Crosetto non convince i Cinque Stelle: tagli in vista per sanità, scuola, ricerca e welfare
Ma Crosetto non convince i Cinque Stelle. “La corsa al riarmo segna una svolta epocale e Meloni si sta assumendo la responsabilità storica del passaggio da uno ‘Stato sociale’ a uno ‘Stato militare’. E’ pura follia aumentare fino a 100 miliardi le spese militari, mentre si taglia su sanità, scuola, ricerca e si aumentano le tasse”, dice il leader del M5S, Giuseppe Conte.
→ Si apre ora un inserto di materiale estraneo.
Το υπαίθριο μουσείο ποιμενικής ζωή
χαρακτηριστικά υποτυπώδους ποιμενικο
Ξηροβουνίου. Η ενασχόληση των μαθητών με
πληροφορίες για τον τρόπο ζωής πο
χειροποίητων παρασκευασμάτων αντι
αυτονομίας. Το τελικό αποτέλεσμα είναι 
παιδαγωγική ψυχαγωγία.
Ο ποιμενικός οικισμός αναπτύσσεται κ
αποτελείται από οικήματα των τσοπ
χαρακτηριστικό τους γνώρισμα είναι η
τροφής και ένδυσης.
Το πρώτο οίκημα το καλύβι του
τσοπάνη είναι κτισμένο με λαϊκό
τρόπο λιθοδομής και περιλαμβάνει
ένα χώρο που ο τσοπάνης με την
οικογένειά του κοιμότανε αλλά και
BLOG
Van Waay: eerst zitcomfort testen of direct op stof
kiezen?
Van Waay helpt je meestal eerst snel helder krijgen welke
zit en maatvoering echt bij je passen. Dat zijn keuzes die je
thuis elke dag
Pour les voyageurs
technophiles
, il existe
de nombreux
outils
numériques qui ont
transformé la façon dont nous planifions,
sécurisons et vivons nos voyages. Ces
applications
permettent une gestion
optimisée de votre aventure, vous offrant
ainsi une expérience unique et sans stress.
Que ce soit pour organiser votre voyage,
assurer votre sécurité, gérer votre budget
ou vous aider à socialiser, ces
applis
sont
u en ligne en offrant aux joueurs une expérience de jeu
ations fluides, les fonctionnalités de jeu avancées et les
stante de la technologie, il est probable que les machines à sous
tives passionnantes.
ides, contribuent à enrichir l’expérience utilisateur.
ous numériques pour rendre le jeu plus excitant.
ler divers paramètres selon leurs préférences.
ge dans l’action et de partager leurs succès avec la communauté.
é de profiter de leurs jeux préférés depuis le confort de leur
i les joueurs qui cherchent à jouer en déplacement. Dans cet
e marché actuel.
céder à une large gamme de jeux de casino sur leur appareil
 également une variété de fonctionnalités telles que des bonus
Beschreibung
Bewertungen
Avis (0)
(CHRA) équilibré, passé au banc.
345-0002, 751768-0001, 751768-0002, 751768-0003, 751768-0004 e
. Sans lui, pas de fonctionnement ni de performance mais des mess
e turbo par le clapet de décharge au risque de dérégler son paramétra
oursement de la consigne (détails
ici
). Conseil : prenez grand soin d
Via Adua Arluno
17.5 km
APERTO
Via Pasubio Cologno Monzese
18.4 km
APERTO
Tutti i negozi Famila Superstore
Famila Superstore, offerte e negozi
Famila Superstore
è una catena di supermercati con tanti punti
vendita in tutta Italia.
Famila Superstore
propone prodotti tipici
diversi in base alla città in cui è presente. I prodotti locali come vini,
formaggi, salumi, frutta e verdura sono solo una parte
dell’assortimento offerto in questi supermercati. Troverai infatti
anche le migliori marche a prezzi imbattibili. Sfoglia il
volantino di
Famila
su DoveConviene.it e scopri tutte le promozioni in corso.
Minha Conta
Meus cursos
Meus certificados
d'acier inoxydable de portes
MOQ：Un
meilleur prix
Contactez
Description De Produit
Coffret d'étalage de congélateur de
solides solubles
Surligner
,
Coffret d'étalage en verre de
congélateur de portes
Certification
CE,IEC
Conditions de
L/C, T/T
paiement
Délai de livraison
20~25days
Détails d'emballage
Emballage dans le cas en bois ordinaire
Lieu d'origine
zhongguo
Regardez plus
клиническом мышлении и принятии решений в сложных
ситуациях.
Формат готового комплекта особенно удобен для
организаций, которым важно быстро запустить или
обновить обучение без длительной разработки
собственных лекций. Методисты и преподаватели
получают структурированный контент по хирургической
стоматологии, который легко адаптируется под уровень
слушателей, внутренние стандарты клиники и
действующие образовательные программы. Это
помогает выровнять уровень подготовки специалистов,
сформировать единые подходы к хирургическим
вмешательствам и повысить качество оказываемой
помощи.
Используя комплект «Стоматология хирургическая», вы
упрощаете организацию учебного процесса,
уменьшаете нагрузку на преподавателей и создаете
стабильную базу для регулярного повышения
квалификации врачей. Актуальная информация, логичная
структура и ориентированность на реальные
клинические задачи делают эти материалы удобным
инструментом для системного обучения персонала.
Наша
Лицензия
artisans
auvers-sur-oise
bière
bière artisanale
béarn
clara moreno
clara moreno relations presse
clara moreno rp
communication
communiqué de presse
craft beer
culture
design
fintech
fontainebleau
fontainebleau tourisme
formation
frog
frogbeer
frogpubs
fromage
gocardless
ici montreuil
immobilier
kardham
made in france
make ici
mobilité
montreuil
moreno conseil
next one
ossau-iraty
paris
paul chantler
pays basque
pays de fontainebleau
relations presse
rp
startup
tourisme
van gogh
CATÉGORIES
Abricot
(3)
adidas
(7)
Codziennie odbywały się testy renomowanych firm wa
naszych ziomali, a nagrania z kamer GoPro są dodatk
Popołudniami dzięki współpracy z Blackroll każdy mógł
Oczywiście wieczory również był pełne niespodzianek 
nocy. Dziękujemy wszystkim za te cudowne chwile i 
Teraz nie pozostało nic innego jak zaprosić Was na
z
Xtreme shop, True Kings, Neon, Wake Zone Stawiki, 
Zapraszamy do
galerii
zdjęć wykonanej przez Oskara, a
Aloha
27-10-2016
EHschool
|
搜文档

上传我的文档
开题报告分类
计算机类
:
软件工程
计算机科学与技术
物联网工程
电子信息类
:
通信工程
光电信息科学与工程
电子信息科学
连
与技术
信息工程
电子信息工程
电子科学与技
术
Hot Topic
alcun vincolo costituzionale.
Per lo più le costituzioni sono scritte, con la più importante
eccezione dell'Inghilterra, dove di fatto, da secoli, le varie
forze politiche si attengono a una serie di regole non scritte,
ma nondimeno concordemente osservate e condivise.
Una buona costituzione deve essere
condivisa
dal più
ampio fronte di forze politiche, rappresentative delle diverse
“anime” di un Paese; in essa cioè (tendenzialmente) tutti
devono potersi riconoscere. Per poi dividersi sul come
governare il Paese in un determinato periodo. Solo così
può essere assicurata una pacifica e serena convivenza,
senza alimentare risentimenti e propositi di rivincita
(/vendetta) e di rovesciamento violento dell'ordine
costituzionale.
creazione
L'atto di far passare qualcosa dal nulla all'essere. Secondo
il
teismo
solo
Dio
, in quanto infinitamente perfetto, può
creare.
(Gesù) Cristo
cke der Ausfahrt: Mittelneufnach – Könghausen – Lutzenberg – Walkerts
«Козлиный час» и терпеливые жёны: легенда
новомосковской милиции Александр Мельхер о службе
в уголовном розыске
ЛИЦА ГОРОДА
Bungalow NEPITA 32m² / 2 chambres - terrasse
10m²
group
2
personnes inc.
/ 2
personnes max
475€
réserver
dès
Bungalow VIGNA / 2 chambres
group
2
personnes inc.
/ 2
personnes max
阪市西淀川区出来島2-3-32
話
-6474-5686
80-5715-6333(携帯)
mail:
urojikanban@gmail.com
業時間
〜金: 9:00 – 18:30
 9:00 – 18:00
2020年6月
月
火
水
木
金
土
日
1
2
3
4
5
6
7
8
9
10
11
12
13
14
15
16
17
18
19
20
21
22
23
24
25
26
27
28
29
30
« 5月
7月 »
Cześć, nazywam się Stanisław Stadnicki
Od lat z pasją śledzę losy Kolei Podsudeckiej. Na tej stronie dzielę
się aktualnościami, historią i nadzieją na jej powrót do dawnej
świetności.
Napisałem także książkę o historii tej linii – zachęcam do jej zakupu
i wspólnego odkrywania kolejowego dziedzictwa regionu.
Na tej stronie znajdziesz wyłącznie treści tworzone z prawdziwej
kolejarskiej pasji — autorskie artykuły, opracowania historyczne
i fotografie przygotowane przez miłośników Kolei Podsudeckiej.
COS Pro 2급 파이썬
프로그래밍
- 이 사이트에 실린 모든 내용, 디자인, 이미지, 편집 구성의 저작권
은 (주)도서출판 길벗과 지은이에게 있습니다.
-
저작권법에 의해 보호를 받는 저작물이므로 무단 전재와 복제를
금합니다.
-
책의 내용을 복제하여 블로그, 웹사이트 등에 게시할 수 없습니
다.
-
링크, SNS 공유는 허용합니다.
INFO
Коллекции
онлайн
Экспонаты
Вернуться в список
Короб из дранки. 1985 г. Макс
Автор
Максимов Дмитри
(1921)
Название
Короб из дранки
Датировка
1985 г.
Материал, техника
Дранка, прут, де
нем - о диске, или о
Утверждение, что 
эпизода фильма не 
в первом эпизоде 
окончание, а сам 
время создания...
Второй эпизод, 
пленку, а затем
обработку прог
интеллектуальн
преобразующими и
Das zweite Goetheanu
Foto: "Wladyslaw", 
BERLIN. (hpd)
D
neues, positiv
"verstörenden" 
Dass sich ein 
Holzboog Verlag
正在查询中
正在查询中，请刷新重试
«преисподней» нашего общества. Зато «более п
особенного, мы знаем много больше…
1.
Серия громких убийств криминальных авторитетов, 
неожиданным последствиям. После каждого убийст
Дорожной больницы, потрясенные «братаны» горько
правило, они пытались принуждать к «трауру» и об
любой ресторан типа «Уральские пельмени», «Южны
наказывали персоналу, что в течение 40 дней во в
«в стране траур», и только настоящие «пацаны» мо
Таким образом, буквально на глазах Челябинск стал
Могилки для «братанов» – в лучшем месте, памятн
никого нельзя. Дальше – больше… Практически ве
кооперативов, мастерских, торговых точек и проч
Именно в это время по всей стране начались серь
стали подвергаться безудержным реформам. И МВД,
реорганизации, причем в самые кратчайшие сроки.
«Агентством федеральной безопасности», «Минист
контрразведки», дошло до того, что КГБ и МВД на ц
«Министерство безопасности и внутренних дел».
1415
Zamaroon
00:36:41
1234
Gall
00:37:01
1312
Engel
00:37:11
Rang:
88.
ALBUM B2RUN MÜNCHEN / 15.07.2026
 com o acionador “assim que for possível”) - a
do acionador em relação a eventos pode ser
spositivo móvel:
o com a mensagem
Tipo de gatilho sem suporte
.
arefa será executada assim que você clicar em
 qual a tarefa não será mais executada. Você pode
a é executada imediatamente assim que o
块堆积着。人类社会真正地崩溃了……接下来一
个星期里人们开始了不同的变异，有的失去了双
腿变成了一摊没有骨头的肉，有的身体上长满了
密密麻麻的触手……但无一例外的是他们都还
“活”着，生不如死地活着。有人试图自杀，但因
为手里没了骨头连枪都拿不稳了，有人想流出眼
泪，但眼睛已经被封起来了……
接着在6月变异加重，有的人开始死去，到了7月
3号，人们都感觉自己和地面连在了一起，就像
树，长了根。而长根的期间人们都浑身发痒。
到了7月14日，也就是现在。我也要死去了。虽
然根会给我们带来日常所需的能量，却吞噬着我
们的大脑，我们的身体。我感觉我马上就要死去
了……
“Quando 5 anni fa ho incontrato Rutte, era fra i più ostici e contrari al Recovery per la pandemia. Alla fine, grazie anche alla grande spinta popolare, vincemmo le sue ultime resistenze, portando 209 miliardi in Italia per rialzarci e ripartire più forti”, ricorda l’ex premier.
“Oggi per tutti noi con Rutte – al vertice della Nato – tratta Meloni, che ha già detto sì a marzo al Riarmo europeo e alla strategia di armi e guerra a oltranza abbracciata per tre anni dagli Stati Uniti. Siamo quindi in un vicolo cieco. Stiamo passando da +209 miliardi per ospedali, strade, asili nido a +100 miliardi per più missili e carrarmati”.